Payot bought a second pair of skis so he and Ducroz could make some tours together. The first was to the Col du Balme, leaving at 1pm on the 12th of February, 1902 they took four hours in total. Convinced of the efficasity of skis for winter travel Payot tried to interest his friends but met with only limited success, only some of the guides could see the potential they offered.
The rail line linking Chamonix with Fayet gave a considerable boost to tourism, particuarly during the winter months but it was a crossing made by Dr Payot, Couttet, Alfred Simond and Joseph Ravanel that caught the imagination, at least amongst city folk. On the 16th of January 1903 the four skiers set out from Chamonix with the aim of crossing the mountains to Zermatt. They arrived on the 22nd and the High-Level or Haute Route passed into ski legend.
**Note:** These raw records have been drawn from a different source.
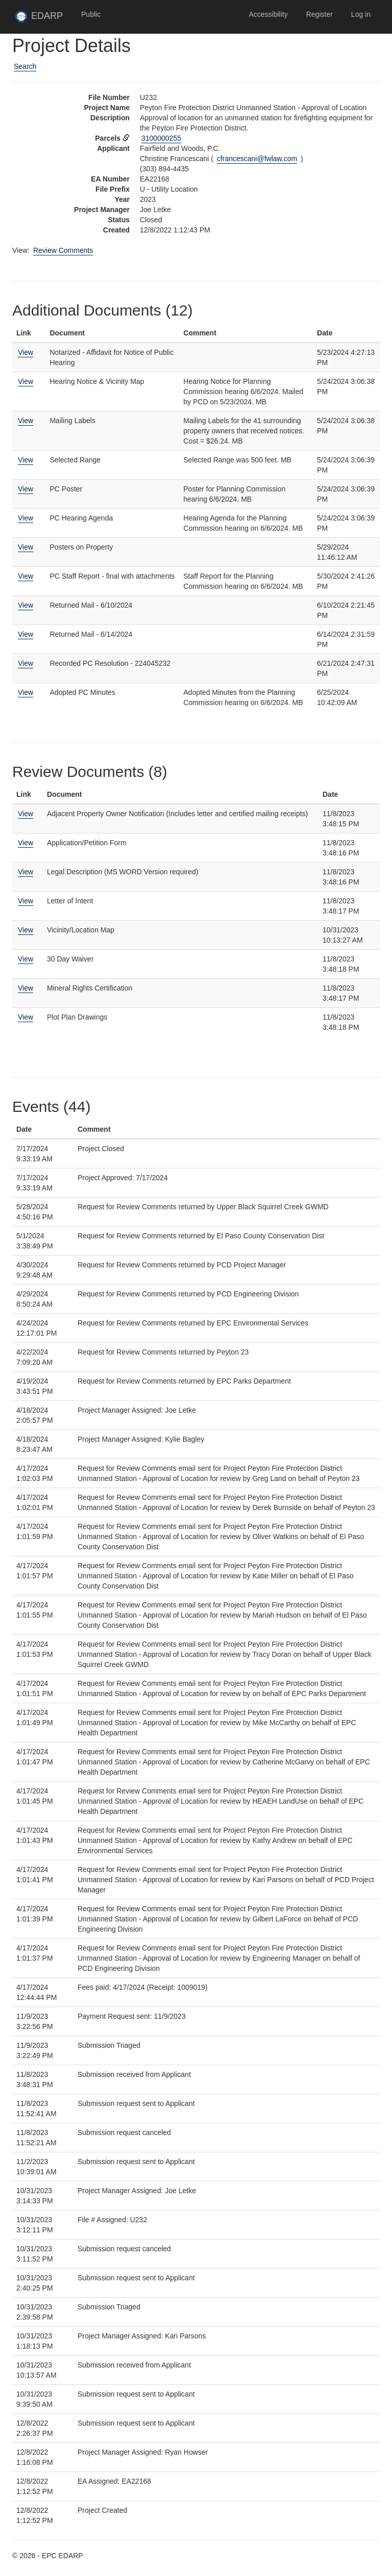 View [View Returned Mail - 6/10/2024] (25, 605)
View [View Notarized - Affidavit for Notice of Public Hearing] (25, 352)
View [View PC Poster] (25, 489)
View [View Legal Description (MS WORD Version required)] (25, 872)
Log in (361, 14)
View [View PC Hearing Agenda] (25, 518)
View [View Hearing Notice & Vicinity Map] (25, 381)
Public (91, 14)
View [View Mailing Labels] (25, 421)
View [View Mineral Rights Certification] (25, 988)
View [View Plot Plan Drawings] (25, 1017)
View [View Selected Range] (25, 460)
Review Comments (63, 250)
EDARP (43, 19)
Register (319, 14)
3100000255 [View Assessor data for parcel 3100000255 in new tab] (161, 138)
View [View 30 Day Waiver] (25, 959)
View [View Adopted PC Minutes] (25, 692)
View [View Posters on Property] (25, 547)
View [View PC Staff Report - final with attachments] (25, 576)
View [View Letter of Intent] (25, 901)
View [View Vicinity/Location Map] (25, 930)
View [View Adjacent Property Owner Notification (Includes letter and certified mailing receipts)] (25, 814)
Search (25, 66)
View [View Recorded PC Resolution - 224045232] (25, 663)
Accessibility (268, 14)
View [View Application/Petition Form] (25, 843)
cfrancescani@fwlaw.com (257, 158)
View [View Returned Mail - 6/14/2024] (25, 634) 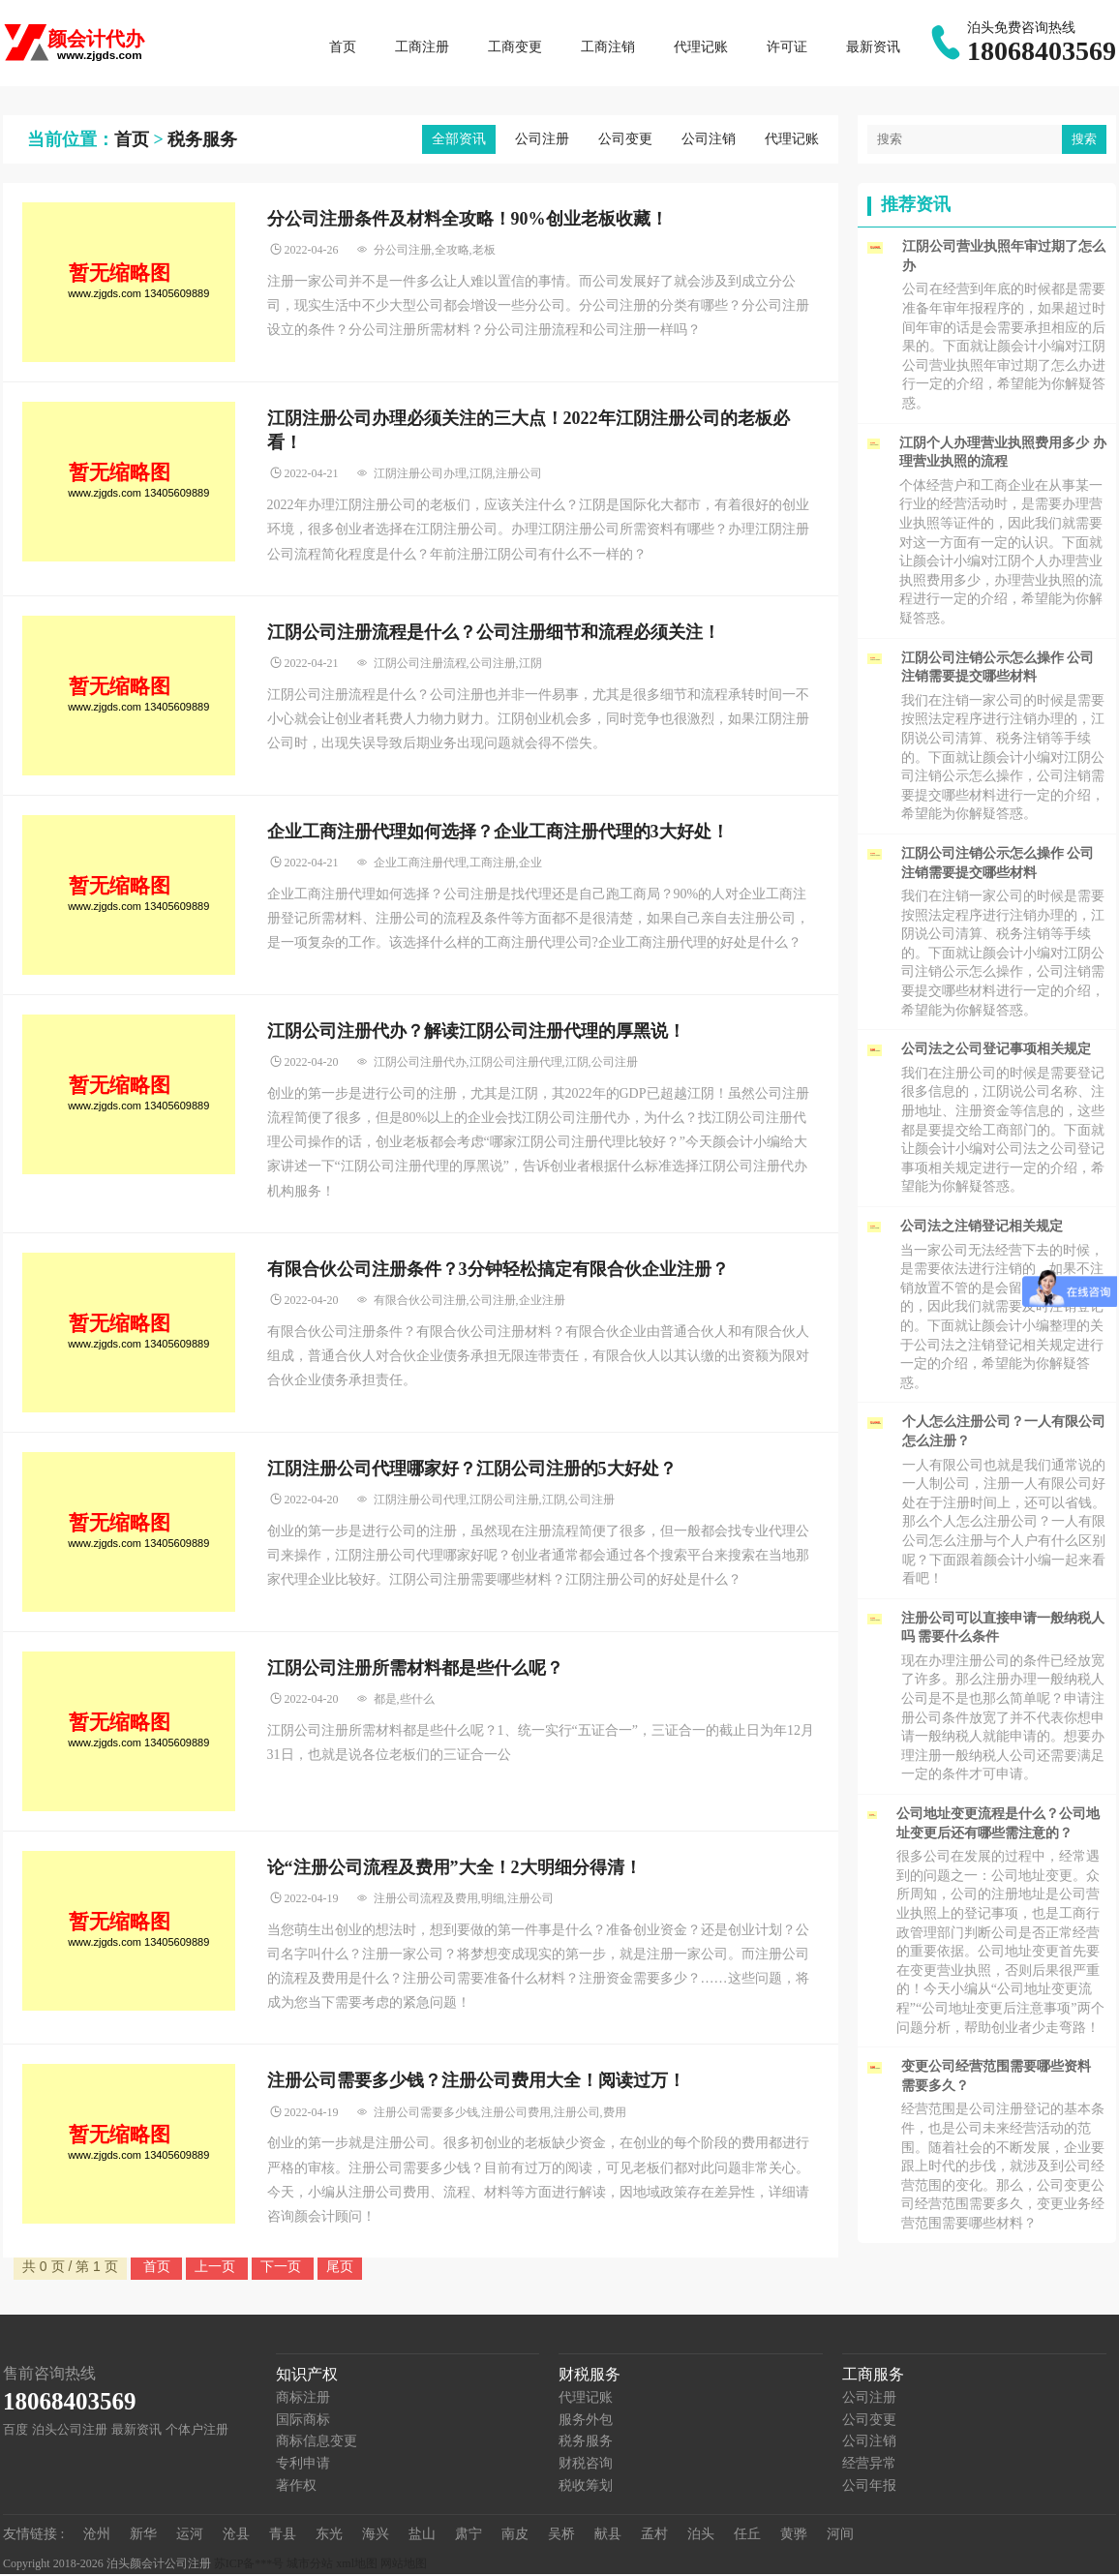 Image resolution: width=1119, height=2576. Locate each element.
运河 (189, 2536)
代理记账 (701, 48)
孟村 (654, 2536)
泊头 (700, 2536)
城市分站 (310, 2565)
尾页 (339, 2268)
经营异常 (869, 2465)
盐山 (422, 2536)
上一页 (217, 2268)
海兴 (375, 2536)
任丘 (747, 2536)
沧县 (236, 2536)
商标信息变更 (316, 2443)
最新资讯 (873, 48)
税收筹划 (586, 2486)
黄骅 (793, 2536)
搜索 (1084, 141)
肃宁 (468, 2536)
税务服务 (202, 141)
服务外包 (586, 2421)
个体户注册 (197, 2431)
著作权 (296, 2486)
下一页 (282, 2268)
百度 (15, 2431)
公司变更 (625, 141)
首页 (342, 48)
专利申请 (303, 2465)
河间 (840, 2536)
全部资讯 (459, 141)
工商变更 (515, 48)
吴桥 (561, 2536)
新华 (143, 2536)
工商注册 (422, 48)
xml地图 (357, 2565)
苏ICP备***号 (249, 2565)
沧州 (96, 2536)
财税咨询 (586, 2465)
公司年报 (869, 2486)
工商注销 (608, 48)
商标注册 (303, 2399)
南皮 (515, 2536)
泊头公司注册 (69, 2431)
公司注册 (542, 141)
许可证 (787, 48)
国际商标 (303, 2421)
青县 (282, 2536)
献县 (607, 2536)
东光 (329, 2536)
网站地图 (403, 2565)
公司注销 (708, 141) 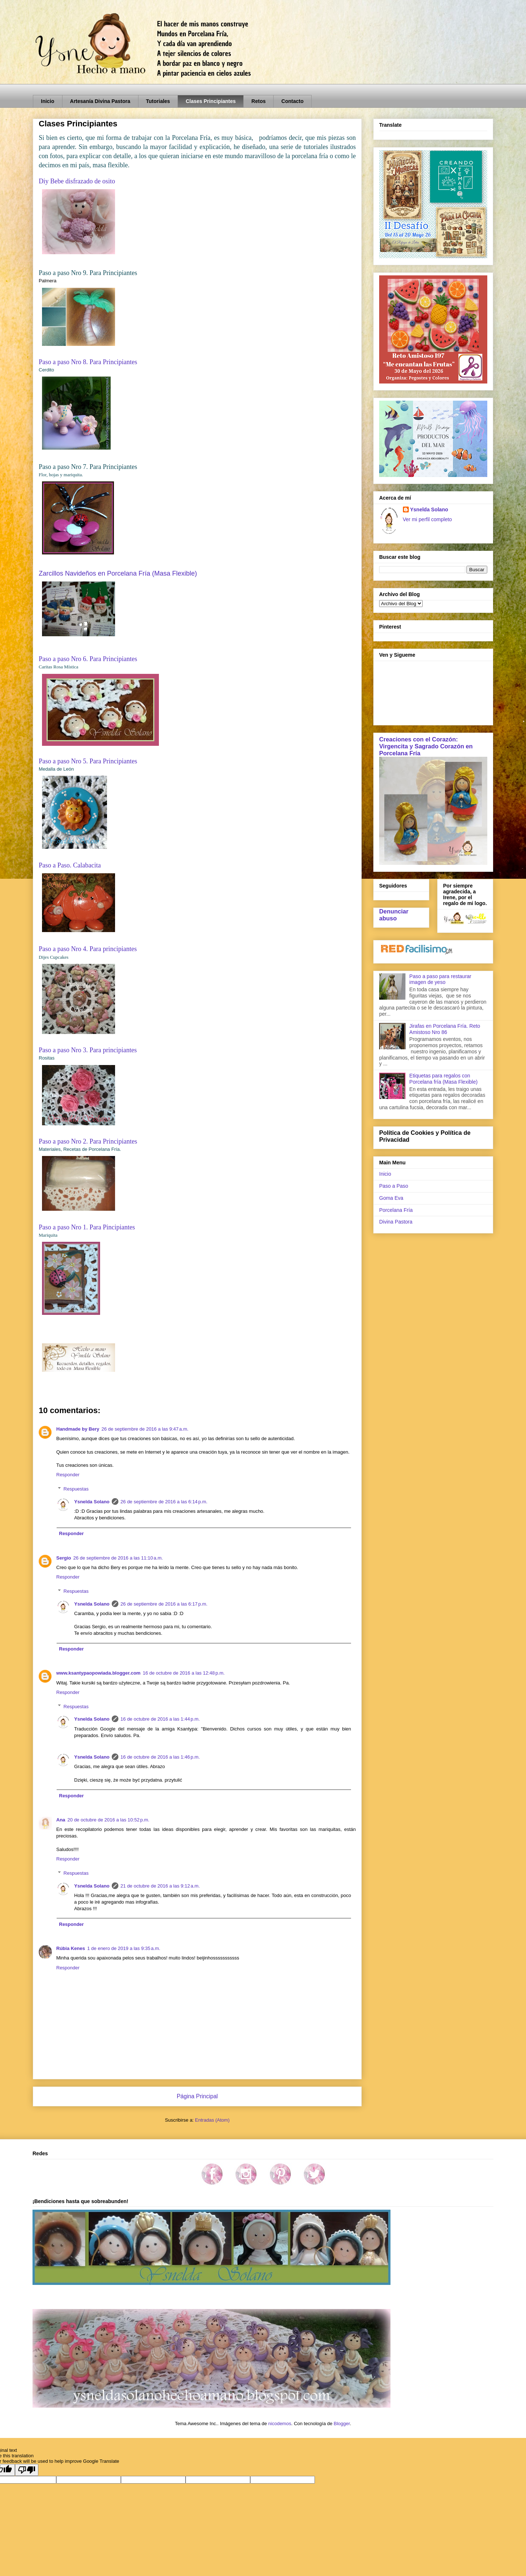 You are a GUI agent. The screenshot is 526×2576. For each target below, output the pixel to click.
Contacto (292, 101)
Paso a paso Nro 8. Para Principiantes (88, 362)
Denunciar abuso (393, 914)
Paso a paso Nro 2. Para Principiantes (88, 1141)
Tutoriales (158, 101)
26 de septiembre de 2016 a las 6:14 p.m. (164, 1501)
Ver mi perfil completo (427, 519)
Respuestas (76, 1489)
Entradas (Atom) (212, 2120)
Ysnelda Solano (92, 1501)
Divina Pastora (395, 1222)
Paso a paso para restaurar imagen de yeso (440, 979)
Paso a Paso (393, 1186)
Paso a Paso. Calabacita (70, 865)
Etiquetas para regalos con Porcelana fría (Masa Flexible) (443, 1079)
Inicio (47, 101)
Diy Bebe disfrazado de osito (77, 181)
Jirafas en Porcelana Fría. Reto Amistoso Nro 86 (444, 1029)
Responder (68, 1474)
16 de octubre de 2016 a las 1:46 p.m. (160, 1757)
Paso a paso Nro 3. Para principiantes (88, 1050)
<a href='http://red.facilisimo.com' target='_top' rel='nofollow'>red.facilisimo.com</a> (416, 950)
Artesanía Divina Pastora (100, 101)
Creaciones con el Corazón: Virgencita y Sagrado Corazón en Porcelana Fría (426, 746)
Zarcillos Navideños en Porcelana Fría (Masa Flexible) (118, 573)
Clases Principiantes (211, 101)
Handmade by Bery (77, 1429)
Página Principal (197, 2096)
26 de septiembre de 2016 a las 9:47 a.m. (145, 1429)
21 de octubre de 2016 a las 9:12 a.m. (160, 1886)
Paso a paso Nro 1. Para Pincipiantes (87, 1227)
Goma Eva (391, 1198)
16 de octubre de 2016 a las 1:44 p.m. (160, 1719)
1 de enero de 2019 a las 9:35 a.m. (123, 1948)
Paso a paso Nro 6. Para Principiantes (88, 659)
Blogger (342, 2423)
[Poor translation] (26, 2470)
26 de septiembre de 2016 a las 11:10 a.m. (118, 1558)
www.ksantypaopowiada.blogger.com (98, 1673)
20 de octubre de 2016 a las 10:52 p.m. (108, 1820)
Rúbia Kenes (70, 1948)
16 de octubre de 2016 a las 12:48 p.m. (184, 1673)
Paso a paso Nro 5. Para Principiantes (88, 761)
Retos (258, 101)
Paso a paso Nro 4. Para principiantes (88, 949)
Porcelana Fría (396, 1210)
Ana (60, 1820)
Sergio (63, 1558)
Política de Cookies (407, 1132)
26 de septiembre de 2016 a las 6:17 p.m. (164, 1604)
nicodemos (279, 2423) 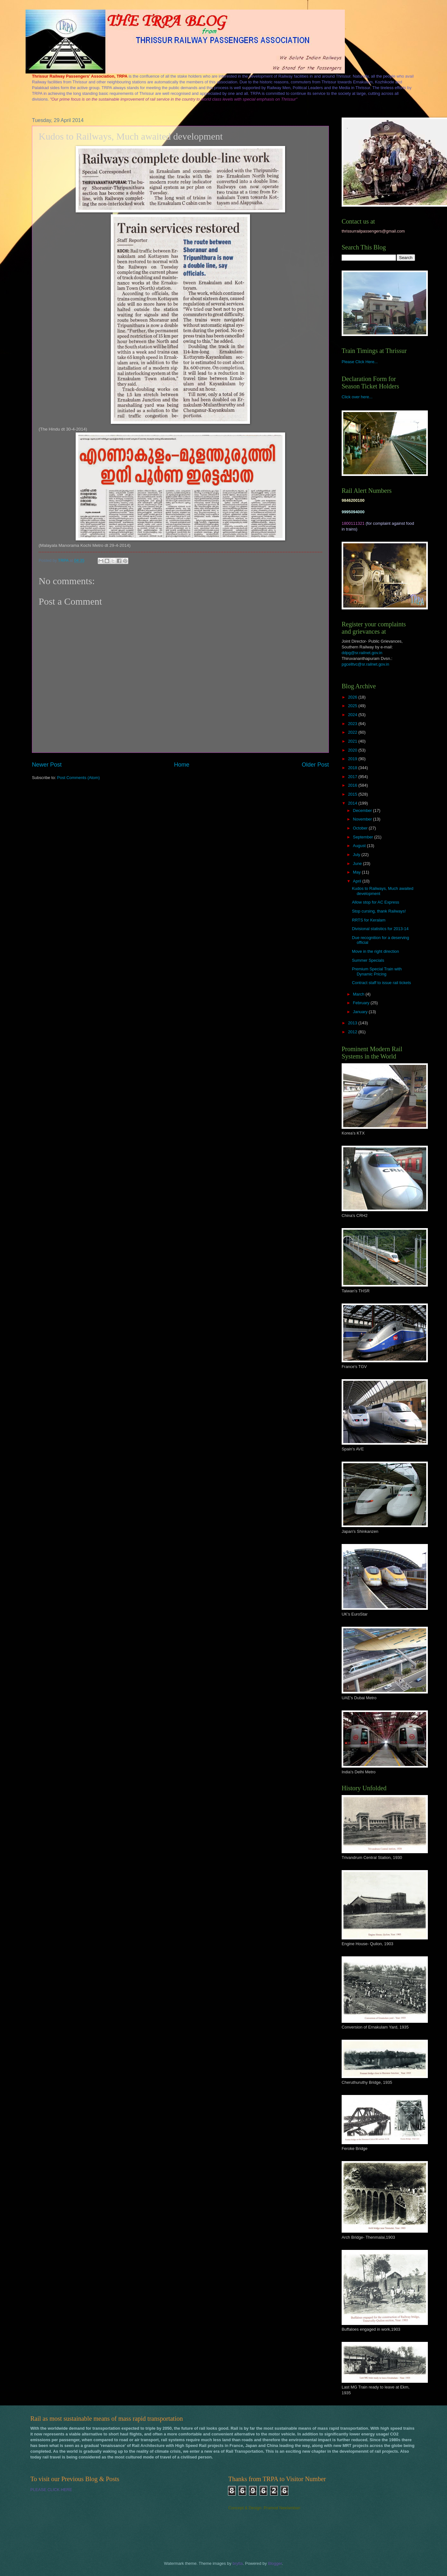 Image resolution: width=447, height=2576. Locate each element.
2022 (353, 732)
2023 (353, 723)
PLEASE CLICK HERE (51, 2489)
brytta (237, 2563)
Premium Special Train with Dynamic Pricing (377, 971)
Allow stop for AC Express (375, 902)
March (359, 994)
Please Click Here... (360, 361)
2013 (353, 1022)
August (360, 845)
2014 (353, 803)
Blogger (275, 2563)
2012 (353, 1031)
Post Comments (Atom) (78, 777)
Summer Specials (368, 960)
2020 (353, 750)
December (363, 810)
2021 (353, 741)
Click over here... (357, 396)
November (363, 819)
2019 (353, 758)
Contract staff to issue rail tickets (381, 982)
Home (181, 764)
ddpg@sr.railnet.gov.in (362, 652)
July (357, 854)
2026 (353, 697)
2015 (353, 794)
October (360, 828)
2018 (353, 767)
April (357, 881)
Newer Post (47, 764)
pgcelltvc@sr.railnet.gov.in (365, 664)
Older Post (315, 764)
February (361, 1002)
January (360, 1011)
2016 (353, 785)
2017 (353, 776)
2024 (353, 714)
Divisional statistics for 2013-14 (380, 928)
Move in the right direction (375, 951)
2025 (353, 705)
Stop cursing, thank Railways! (379, 911)
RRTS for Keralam (368, 920)
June (358, 863)
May (357, 872)
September (363, 837)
Just two years later on the 25th of February 1905 the German skier, Hugo Mylius, and his three Swiss guides completed the first ascent of Mont-Blanc by skis.
In 1906 a project to reach the Aiguille du Midi by cable car was proposed but the town council was cautious about such a large project In the meantime the second international ski competition was organized by the French Alpine Club between the 3rd and 5th of January 1908. The first competition had been held a year earlier at Montgènevre. The indefatigable Dr Payot had been there and his first hand knowledge would be useful for the events at Chamonix. The owners of hotels and the luxurious palaces were finally waking up to the potential of large scale winter tourism and began to fit their properties with such luxuries as central heating, although in 1908 only four hotels were properly equipped for winter opening. In the end the competitors would face a problem more closely associated with the start of the 21st century, sunshine, warm temperatures and a lack of snow. Even this couldnt dampen the enthusiasm. The events included ski jumping, cross country skiing but no downhill skiing. It would be fourteen years before Arnold Lunn would organize the first slalom competition on the slopes of Murrren in Swizterland. For the cross-country event the Norwegian team had a secret weapon that left the closest French competitor trailing by over an hour, two ski poles instead of one.
The development of winter sports encouraged the Chamonix town council to give the green light for the Aiguille du Midi cable car. On the 20th of September, 1909 a proposal by the Italians Ceretti and Tanfani was approved. The plan was to build a cable car in three sections. The Para, The Glaciers and the Col du Midi. A constraint imposed by the impossibility of making steel cables longer than 1000 meters. Work started in 1911 but the First World War interrupted progess and the 1688 meter Para station was finally opened in January 1924, just in time for the first Winter Olympics. The second stage was completed three years later and would serve the Piste des Glaciers used, most famously, for the 1948 Khandahar worldcup downhill race.